For the gowns of learned-sergeants are good: parchment records,
fixed forms, and poor terrestrial justice, with or without
horse-hair, what sane man will not reverence these? And yet,
behold, the man is not sane but insane, who considers these alone
as venerable. Oceans of horse-hair, continents of parchment, and
learned-sergeant eloquence, were it continued till the learned
tongue wore itself small in the indefatigable learned mouth,
cannot make unjust just. The grand question still remains, Was
the judgment just? If unjust, it will not and cannot get harbour
for itself, or continue to have footing in this Universe, which
was made by other than One Unjust.

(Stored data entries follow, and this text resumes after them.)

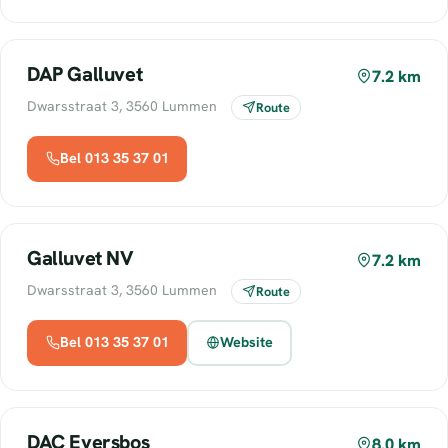
DAP Galluvet
7.2 km
Dwarsstraat 3, 3560 Lummen
Route
Bel 013 35 37 01
Galluvet NV
7.2 km
Dwarsstraat 3, 3560 Lummen
Route
Bel 013 35 37 01
Website
DAC Eversbos
8.0 km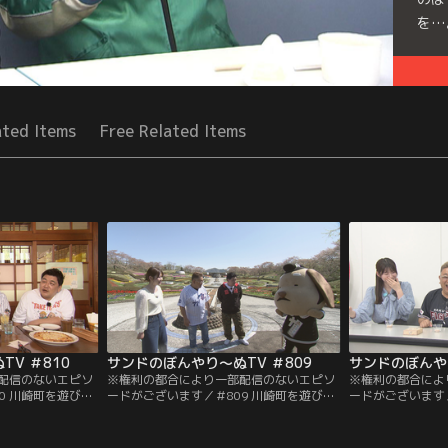
を…
Seri
ated Items
Free Related Items
V ＃810
サンドのぼんやり～ぬTV ＃809
サンドのぼんやり
配信のないエピソ
※権利の都合により一部配信のないエピソ
※権利の都合によ
0 川崎町を遊びつ
ードがございます／＃809 川崎町を遊びつ
ードがございます／
引き続き川崎町へ！
くせ！！／今回のぼんやり～ぬは、番組で
掘 道の駅SP／
房で、絶品ピザを
は11年ぶりとなる川崎町へ！行楽シーズン
宮城で熱い“おみ
ではガチ対決が勃
真っ只中の川崎町を遊びつくします！みち
ものを知り尽くす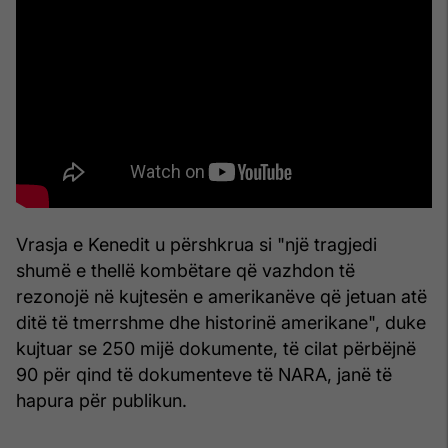
Vrasja e Kenedit u përshkrua si "një tragjedi
shumë e thellë kombëtare që vazhdon të
rezonojë në kujtesën e amerikanëve që jetuan atë
ditë të tmerrshme dhe historinë amerikane", duke
kujtuar se 250 mijë dokumente, të cilat përbëjnë
90 për qind të dokumenteve të NARA, janë të
hapura për publikun.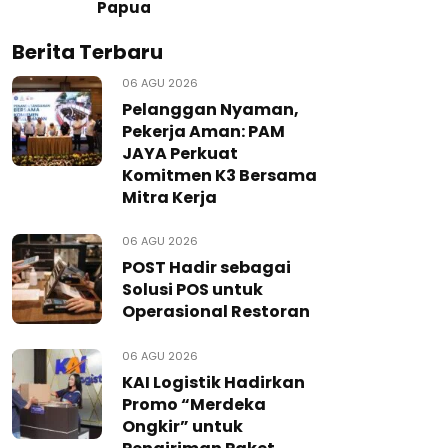
Papua
Berita Terbaru
06 AGU 2026
Pelanggan Nyaman,
Pekerja Aman: PAM
JAYA Perkuat
Komitmen K3 Bersama
Mitra Kerja
06 AGU 2026
POST Hadir sebagai
Solusi POS untuk
Operasional Restoran
06 AGU 2026
KAI Logistik Hadirkan
Promo “Merdeka
Ongkir” untuk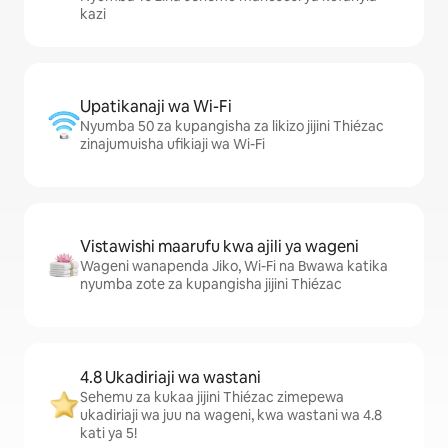
kazi
Upatikanaji wa Wi-Fi
Nyumba 50 za kupangisha za likizo jijini Thiézac
zinajumuisha ufikiaji wa Wi-Fi
Vistawishi maarufu kwa ajili ya wageni
Wageni wanapenda Jiko, Wi-Fi na Bwawa katika
nyumba zote za kupangisha jijini Thiézac
4.8 Ukadiriaji wa wastani
Sehemu za kukaa jijini Thiézac zimepewa
ukadiriaji wa juu na wageni, kwa wastani wa 4.8
kati ya 5!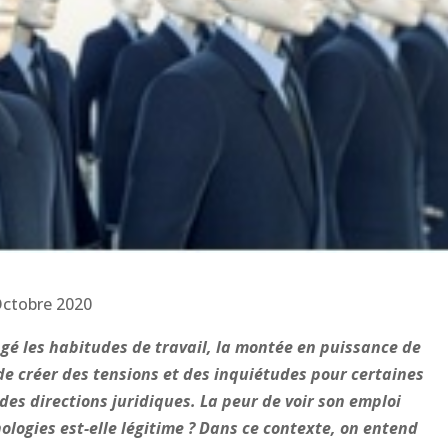
ctobre 2020
angé les habitudes de travail, la montée en puissance de
e de créer des tensions et des inquiétudes pour certaines
des directions juridiques. La peur de voir son emploi
ologies est-elle légitime ? Dans ce contexte, on entend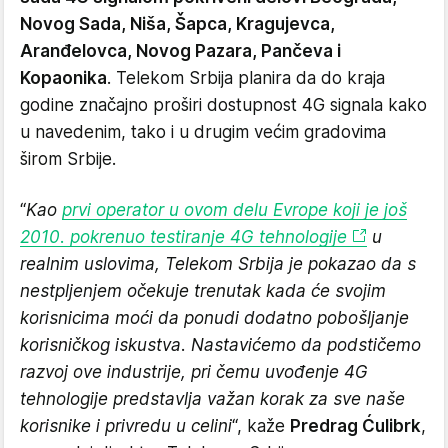
Novog Sada, Niša,
Šapca,
Kragujevca,
Aranđelovca, Novog Pazara, Pančeva i
Kopaonika
. Telekom Srbija planira da do kraja
godine značajno proširi dostupnost 4G signala kako
u navedenim, tako i u drugim većim gradovima
širom Srbije.
“
Kao
prvi operator u ovom delu Evrope koji je još
2010. pokrenuo testiranje 4G tehnologije
u
realnim uslovima, Telekom Srbija je pokazao da s
nestpljenjem očekuje trenutak kada će svojim
korisnicima moći da ponudi dodatno pobošljanje
korisničkog iskustva. Nastavićemo da podstičemo
razvoj ove industrije, pri čemu uvođenje 4G
tehnologije predstavlja važan korak za sve naše
korisnike i privredu u celini
“, kaže
Predrag Ćulibrk
,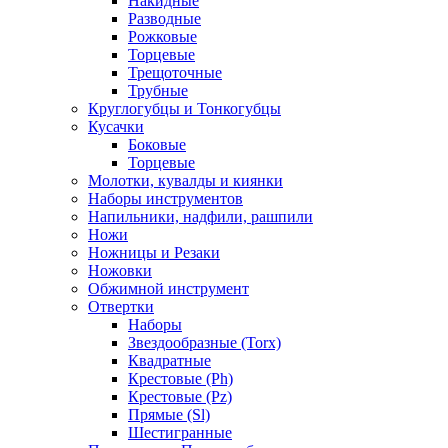
Накидные
Разводные
Рожковые
Торцевые
Трещоточные
Трубные
Круглогубцы и Тонкогубцы
Кусачки
Боковые
Торцевые
Молотки, кувалды и киянки
Наборы инструментов
Напильники, надфили, рашпили
Ножи
Ножницы и Резаки
Ножовки
Обжимной инструмент
Отвертки
Наборы
Звездообразные (Torx)
Квадратные
Крестовые (Ph)
Крестовые (Pz)
Прямые (Sl)
Шестигранные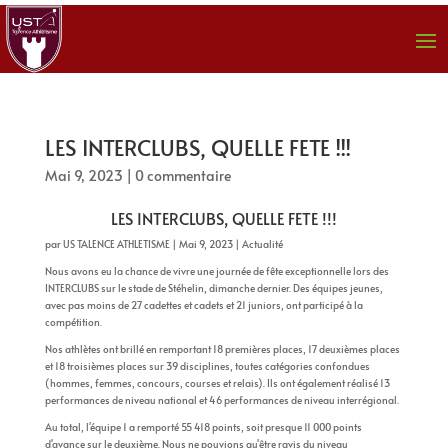
LES INTERCLUBS, QUELLE FETE !!!
Mai 9, 2023
|
0 commentaire
LES INTERCLUBS, QUELLE FETE !!!
par
US TALENCE ATHLETISME
|
Mai 9, 2023
|
Actualité
Nous avons eu la chance de vivre une journée de fête exceptionnelle lors des
INTERCLUBS sur le stade de Stéhelin, dimanche dernier. Des équipes jeunes,
avec pas moins de 27 cadettes et cadets et 21 juniors, ont participé à la
compétition.
Nos athlètes ont brillé en remportant 18 premières places, 17 deuxièmes places
et 18 troisièmes places sur 39 disciplines, toutes catégories confondues
(hommes, femmes, concours, courses et relais). Ils ont également réalisé 13
performances de niveau national et 46 performances de niveau interrégional.
Au total, l'équipe 1 a remporté 55 418 points, soit presque 11 000 points
d'avance sur le deuxième. Nous ne pouvions qu'être ravis du niveau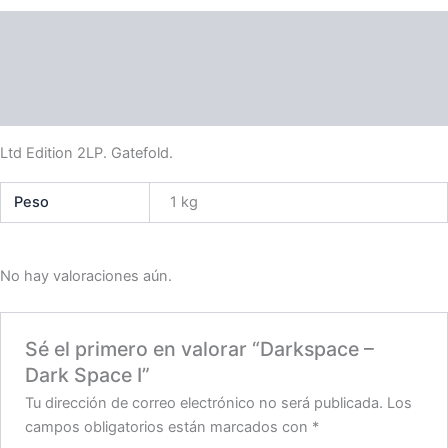
Descripción
Información adicional
Valoraciones (0)
Ltd Edition 2LP. Gatefold.
Peso
1 kg
No hay valoraciones aún.
Sé el primero en valorar “Darkspace –
Dark Space I”
Tu dirección de correo electrónico no será publicada.
Los
campos obligatorios están marcados con
*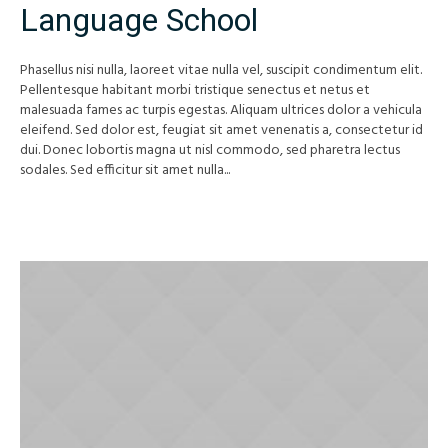
Language School
Phasellus nisi nulla, laoreet vitae nulla vel, suscipit condimentum elit.
Pellentesque habitant morbi tristique senectus et netus et
malesuada fames ac turpis egestas. Aliquam ultrices dolor a vehicula
eleifend. Sed dolor est, feugiat sit amet venenatis a, consectetur id
dui. Donec lobortis magna ut nisl commodo, sed pharetra lectus
sodales. Sed efficitur sit amet nulla...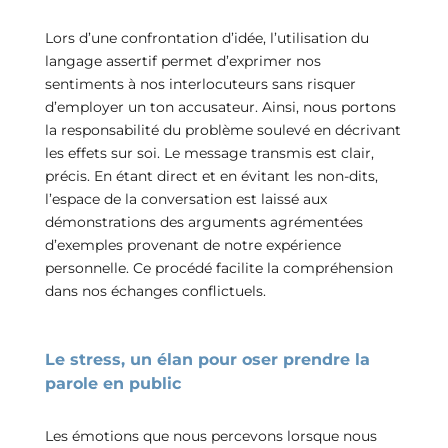
Lors
d’une confrontation d’idée, l’utilisation du
langage assertif permet d’exprimer nos
sentiments à nos interlocuteurs sans risquer
d’employer un ton accusateur. Ainsi, nous portons
la responsabilité du problème soulevé en décrivant
les effets sur soi. Le message transmis est clair,
précis. En étant direct et en évitant les non-dits,
l’espace de la conversation est laissé aux
démonstrations des arguments agrémentées
d’exemples provenant de notre expérience
personnelle. Ce procédé facilite la compréhension
dans nos échanges conflictuels.
Le stress, un élan pour oser prendre la
parole en public
Les émotions que nous percevons lorsque nous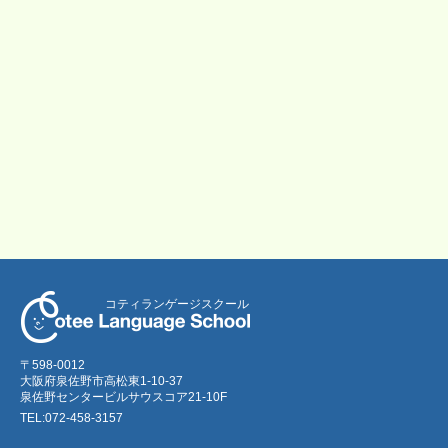
コティランゲージスクール
〒598-0012
大阪府泉佐野市高松東1-10-37
泉佐野センタービルサウスコア21-10F
TEL:072-458-3157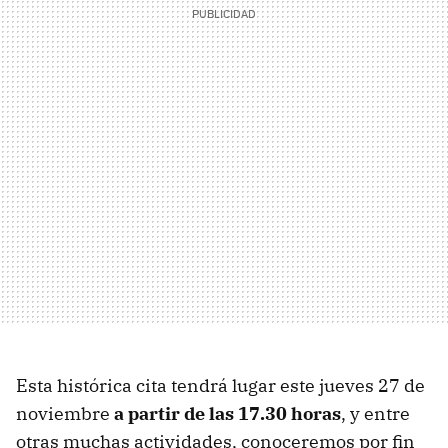
Esta histórica cita tendrá lugar este jueves 27 de
noviembre
a partir de las 17.30 horas
, y entre
otras muchas actividades, conoceremos por fin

Enforce it by never such
statuting, three readings, royal assents; blow it to the four
winds with all manner of quilted trumpeters and pursuivants, in
the rear of them never so many gibbets and hangmen, it will not
stand, it cannot stand. From all souls of men, from all ends of
Nature, from the Throne of God above, there are voices bidding
it: Away, away! Does it take no warning; does it stand, strong
in its three readings, in its gibbets and artillery-parks? The
more woe is to it, the frightfuller woe. It will continue
standing, for its day, for its year, for its century, doing
evil all the while; but it has One enemy who is Almighty:
dissolution, explosion, and the everlasting Laws of Nature
incessantly advance towards it; and the deeper its rooting, more
obstinate its continuing, the deeper also and huger will its ruin
and overturn be.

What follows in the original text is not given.